= Freddy Goes to the North Pole =

1930 book written by Walter R. Brooks

First edition (publ. Alfred A. Knopf)

Freddy goes to the North Pole (1930) (formerly published as More To and Again) is the second of the Freddy the Pig books written by Walter R. Brooks. It tells of how the animals of the Bean Farm went to rescue some of their animals friends who went on an expedition to the North Pole.

==Plot summary==
In the beginning, Freddy had the idea to establish a tourism company called Barnyard Tours Inc.
The animals agreed, and the company was formed. Animals could pay for a tour with food, or by doing work for Mr. Bean.

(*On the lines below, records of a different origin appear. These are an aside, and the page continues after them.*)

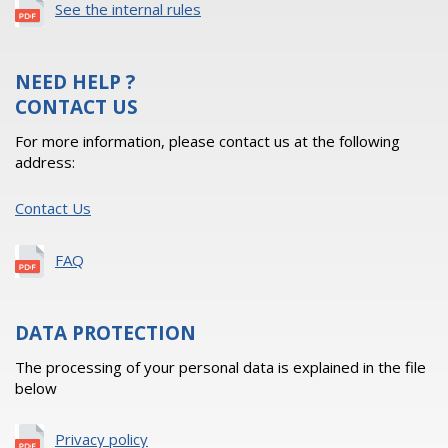
See the internal rules
NEED HELP ?
CONTACT US
For more information, please contact us at the following
address:
Contact Us
FAQ
DATA PROTECTION
The processing of your personal data is explained in the file
below
Privacy policy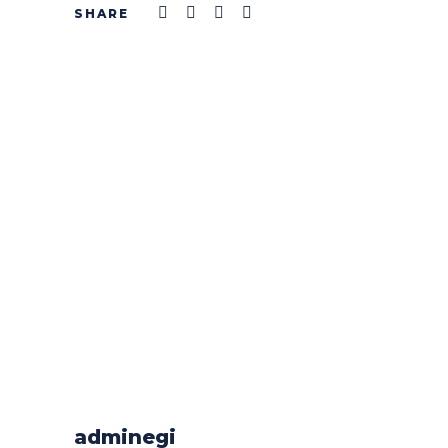
adminegi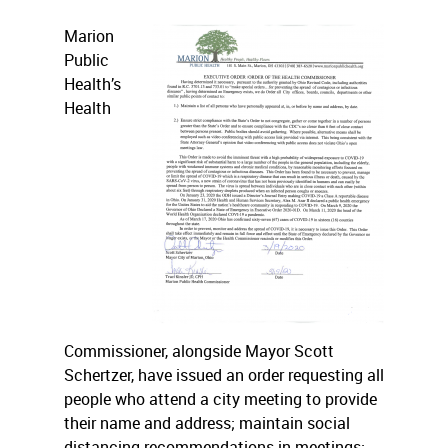
Marion
Public
Health’s
Health
Commissioner, alongside Mayor Scott
Schertzer, have issued an order requesting all
people who attend a city meeting to provide
their name and address; maintain social
distancing recommendations in meetings;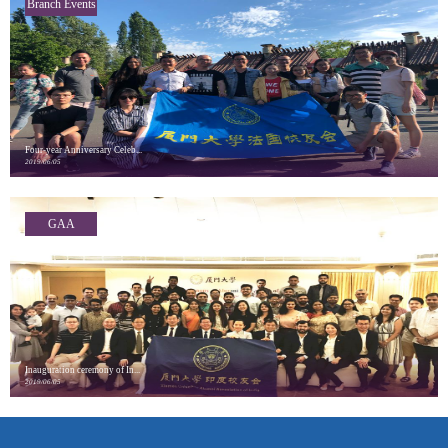
Branch Events
Four-year Anniversary Celeb...
2019/06/05
GAA
Highlights
Inauguration ceremony of In...
2019/06/05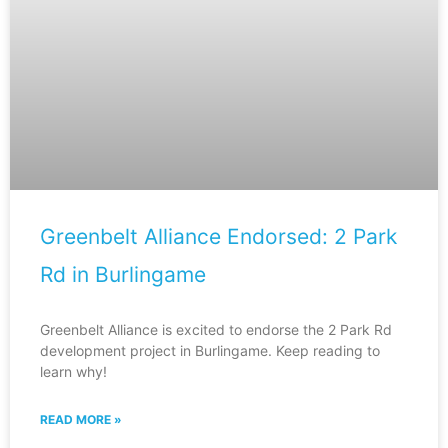
Greenbelt Alliance Endorsed: 2 Park
Rd in Burlingame
Greenbelt Alliance is excited to endorse the 2 Park Rd
development project in Burlingame. Keep reading to
learn why!
READ MORE »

Soon, however, Freddy and Jinx, the cat, were sick and tired of conducting the tours. Freddy suggested a trip to the North Pole. So they and four other animals set off.

A year passed, and the animals left began to worry. A mob formed in the barnyard triggered by a speech by Charles, the rooster. Then, Ferdinand, a crow from the expedition, came back and organized a rescue party. He said they had gone on a ship and crew were planning to eat Freddy. The sailors had said that they might try going to Santa Claus’ house.

Later, in the woods of Canada, two children and a bear joined the rescue party. However, it soon was discovered that Ferdinand forgot to bring food and clothing for the animals. Everything looked grim for Ferdinand for a minute, but he suddenly came up with the idea for a lecture tour. The animals of the woods brought in food and clothing they found in the woods.

Also, a few weeks later Charles and Jack, a dog, wandered away and were captured by some wolves. The animals, Charles and Jack, managed to drive the wolves away with the help of some ants. They finally arrived at Santa Claus’ house. The animals found Freddy there and also found a problem: The sailors were trying to turn Santa Claus's irregular workshop into an ordinary, assembly line factory.

The animals tried to make the sailors leave. They played ghosts, but one sailor wasn't scared. Then, Freddy sent the captain, Mr. Hooker, a treasure map. He thought all the sailors would go with him, but instead, he tried to get all of it for himself. Freddy and Jinx chased after him and took it back. Later, the whole crew of the ship was shown the map.

The sailors left and Santa Claus's workshop went back to normal. Santa Claus took the animals and the two children to the Bean Farm.